I believe one of the worst things humans do is to stop questioning what they do. Humans tend to repeat their words and these become their thoughts leading to their repeated actions. Repetition solidifies and becomes habit. Habits lead to saying this is what we always do.
When we fall into a habit, we stop questioning its merit regardless of the change that makes this habit invalid. Examples are so many in almost all layers of our lives.
In families, we find many inherited habits such as the wives do the homework.
When the wives get jobs, they earn less money than men who do the same job. The less qualified men get promotions to leadership roles, but few women do.
In business we find companies tending to do what they have done for a long time. Change necessitates that these companies must change, but they fail, leading to their bankruptcy. Staying in the comfort zone of doing, what we always do and not questioning the validity of what we do has led many businesses to decline.
In management, we keep hearing “just do what I say” or “I am the boss and do what I say”. Another example of doing what we do is “evaluation of employees on the basis of normal distribution and individuals regardless of the team performance”.
Social habits tend to remain as they are even though their validity is outdated. Long-held beliefs age and become outdated. However, we tend to stick to them by not questioning what we do always.
Generalizations such as most people believe in an idea and stick to their belief because these people held them without questioning them.

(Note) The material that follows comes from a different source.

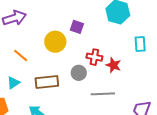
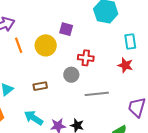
orange line: (21, 55) -> (19, 45), moved, turned 35
red star: (113, 65) -> (125, 65), moved
brown rectangle: (47, 82) -> (40, 86), size x0.6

When a thinker brings fresh thinking, social resistance may force him to give up and yield to social pressure.
There is an undeclared assumption that what worked yesterday works today and tomorrow. Wrong assumptions lead to wrongdoings. As much as these assumptions are sources of comfort they are, also the greatest threat we face with the rapidity of change that we all experience today.
Sinking in the sand of we have always done it this way —is sinking to failure and bankruptcy.